Keegan-Michael Key (born March 22, 1971) is an American actor, comedian, screenwriter, and producer. He co-created and co-starred alongside Jordan Peele in Comedy Central's sketch series Key & Peele (2012–2015) and co-starred in USA Network's Playing House (2014–2017). He spent six seasons as a cast member on Mad TV (2004–2009) and has made guest appearances on the U.S. version of Whose Line is it Anyway? on The CW. He also appeared alongside Peele in the first season of the FX series Fargo in 2014, and had a recurring role on Parks and Recreation from 2013 to 2015. He hosted the U.S. version of The Planet's Funniest Animals on Animal Planet (2005–2008), and hosted Game On! on CBS in 2020.

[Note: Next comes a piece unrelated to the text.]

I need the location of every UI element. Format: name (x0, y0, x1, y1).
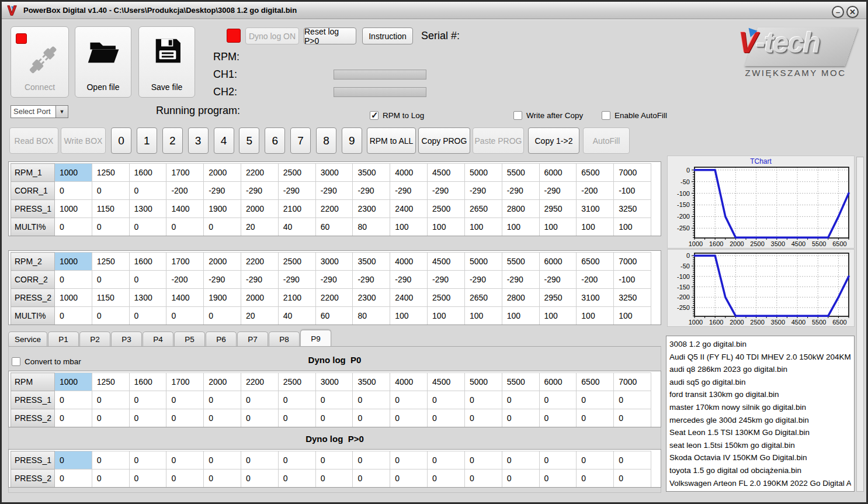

Key has had supporting roles in several films, including Horrible Bosses 2 in (2014), Pitch Perfect 2 (2015), Don't Think Twice (2016) and Dolemite Is My Name (2019). He has provided voice-work for The Lego Movie (2014), the subsequent films of the Hotel Transylvania franchise (2015–2022), Storks, The Angry Birds Movie (both 2016), The Star (2017), The Lion King remake and Toy Story 4 (both 2019), and Pinocchio remake (2022). Also in 2015, he appeared at the White House Correspondents' Dinner as the Key & Peele character Luther, President Barack Obama's anger translator. Key and Peele produced and starred in the 2016 action-comedy film Keanu. In 2017, Key made his Broadway debut in Steve Martin's comic play Meteor Shower. Key appeared in the musical film The Prom (2020) directed by Ryan Murphy on Netflix, and the musical comedy series Schmigadoon! (2021) on Apple TV+.

Early life
Key was born in Southfield, Michigan, on March 22, 1971, the son of an African-American father, Leroy McDuffie, and Carrie Herr, a woman of Polish and Flemish descent. He was adopted at a young age by a couple from Detroit, Michael Key and Patricia Walsh, who were both social workers. Like his birth parents, his adoptive parents were also a black man and a white woman. Through his biological father, Key had two half-brothers, one of whom was comic book writer Dwayne McDuffie. Key discovered the existence of his half-siblings only after they had both died.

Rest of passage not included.